The words 'there is only one way this can go' were uttered. The look on my face must have prompted the clarification that actually there could be a second way, one where we keep things stable. I like that one better so we're all sticking with that and no comments to the contrary please. I explained that I'm having choking episodes more frequently and that I point blank refused hospital last time because I was scared A&E won't know what to do. An opinion that unfortunately my consultant agreed with, they won't have a clue. I could see how nervous that was making Dr FC and so that made me nervous. My reassurances that if worst came to worst I can hook out my larynx and put it back myself didn't seem to improve the mood much.

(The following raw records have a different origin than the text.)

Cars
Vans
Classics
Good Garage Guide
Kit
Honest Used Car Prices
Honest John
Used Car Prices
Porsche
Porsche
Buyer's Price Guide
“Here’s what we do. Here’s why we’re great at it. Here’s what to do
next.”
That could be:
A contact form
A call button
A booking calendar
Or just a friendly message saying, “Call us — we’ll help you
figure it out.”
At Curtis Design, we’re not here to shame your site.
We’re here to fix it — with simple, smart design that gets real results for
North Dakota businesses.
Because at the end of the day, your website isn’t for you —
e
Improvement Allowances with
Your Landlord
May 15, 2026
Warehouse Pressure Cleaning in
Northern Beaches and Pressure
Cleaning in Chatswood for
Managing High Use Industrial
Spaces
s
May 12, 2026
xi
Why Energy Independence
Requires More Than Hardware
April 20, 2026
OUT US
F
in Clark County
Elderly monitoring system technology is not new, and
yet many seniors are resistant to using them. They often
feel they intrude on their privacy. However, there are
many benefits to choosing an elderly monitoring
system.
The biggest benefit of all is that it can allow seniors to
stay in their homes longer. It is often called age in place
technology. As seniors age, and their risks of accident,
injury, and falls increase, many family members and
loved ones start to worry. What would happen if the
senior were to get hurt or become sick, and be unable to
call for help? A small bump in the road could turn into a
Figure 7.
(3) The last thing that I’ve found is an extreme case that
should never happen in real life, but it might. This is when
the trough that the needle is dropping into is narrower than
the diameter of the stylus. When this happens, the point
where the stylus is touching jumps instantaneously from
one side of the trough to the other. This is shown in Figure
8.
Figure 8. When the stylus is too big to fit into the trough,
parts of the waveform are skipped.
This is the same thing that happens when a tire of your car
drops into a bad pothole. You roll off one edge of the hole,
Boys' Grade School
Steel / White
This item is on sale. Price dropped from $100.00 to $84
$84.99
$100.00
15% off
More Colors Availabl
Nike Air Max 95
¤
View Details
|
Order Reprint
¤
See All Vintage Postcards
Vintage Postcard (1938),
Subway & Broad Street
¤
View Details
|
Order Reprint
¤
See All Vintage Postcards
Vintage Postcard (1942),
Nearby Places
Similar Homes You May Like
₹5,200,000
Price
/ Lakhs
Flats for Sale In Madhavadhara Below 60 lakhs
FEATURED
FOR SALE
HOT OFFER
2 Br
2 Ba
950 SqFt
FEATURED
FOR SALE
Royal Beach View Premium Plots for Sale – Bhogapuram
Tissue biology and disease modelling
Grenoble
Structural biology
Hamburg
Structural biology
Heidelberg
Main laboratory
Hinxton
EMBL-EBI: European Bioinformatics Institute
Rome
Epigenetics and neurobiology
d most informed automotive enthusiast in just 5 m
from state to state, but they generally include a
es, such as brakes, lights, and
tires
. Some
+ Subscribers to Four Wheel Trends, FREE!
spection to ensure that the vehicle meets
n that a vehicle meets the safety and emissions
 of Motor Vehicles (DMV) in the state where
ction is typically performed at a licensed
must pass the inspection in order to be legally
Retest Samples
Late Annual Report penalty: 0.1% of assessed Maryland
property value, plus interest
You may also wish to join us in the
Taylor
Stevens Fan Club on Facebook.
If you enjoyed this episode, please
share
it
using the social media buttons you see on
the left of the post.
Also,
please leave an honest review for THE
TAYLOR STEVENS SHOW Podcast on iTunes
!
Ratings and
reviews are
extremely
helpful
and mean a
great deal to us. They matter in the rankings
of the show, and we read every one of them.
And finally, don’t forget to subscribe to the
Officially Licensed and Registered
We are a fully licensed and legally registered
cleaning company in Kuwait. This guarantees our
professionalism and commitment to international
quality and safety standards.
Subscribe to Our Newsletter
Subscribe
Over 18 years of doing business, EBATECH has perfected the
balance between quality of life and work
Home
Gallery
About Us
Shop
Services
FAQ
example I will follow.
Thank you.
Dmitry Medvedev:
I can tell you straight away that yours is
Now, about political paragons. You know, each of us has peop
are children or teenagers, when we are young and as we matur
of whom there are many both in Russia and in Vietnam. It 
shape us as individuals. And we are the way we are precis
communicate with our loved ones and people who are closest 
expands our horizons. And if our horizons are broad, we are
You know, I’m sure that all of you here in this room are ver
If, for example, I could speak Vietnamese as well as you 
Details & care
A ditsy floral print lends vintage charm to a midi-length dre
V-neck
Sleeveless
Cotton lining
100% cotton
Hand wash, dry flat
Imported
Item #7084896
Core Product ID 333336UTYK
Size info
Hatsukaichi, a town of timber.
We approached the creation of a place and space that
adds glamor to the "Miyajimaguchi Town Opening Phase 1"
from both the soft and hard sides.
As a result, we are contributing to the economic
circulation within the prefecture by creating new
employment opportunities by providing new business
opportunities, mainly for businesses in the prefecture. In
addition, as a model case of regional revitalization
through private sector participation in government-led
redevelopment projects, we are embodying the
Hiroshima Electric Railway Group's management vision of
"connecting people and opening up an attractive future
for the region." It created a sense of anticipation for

So we agreed upon a plan. The reason I haven't been seen on the three monthly review basis my new rheumatologist wanted is because the PCT (Primary Care Trust) have been refusing to fund three monthly reviews, since long before the election. The drive is to push care back on the GP's, regardless of whether the GP's have the expertise to cope, and the logical conclusion of that policy may explain the lack of funding. Maybe. My GP cannot cope with this, nor should he have to. He does a great job of being my GP, keeping track of my general health, prescribing and referring as needed while he oversees the situation. My consultant doesn't feel he or the hospital can or should have to cope alone without specialist input, he is not trying to push me off to be someone else's responsibility, the local hospital will always care for me, but they need back up to do so, even if that backup is only advice at the end of the phone. The plan is that Dr FC will talk to my rheumatologist and they will see if they can find anyone else to advise and work out some sort of plan for A&E to follow should I have to be admitted. They will also investigate whether anything is available for me to use at home, the neighbours most likely to be called upon in a breathing emergency are medical professionals and had enquired about the possibility of using something like IM diazepam to reduce the spasms. The potential problem with that is that it relaxes me so much none of my muscles work and so I stop breathing that way so specialist advice is desperately required.
And now you see why I'm planning on staying in Egypt. It really does look nicer there.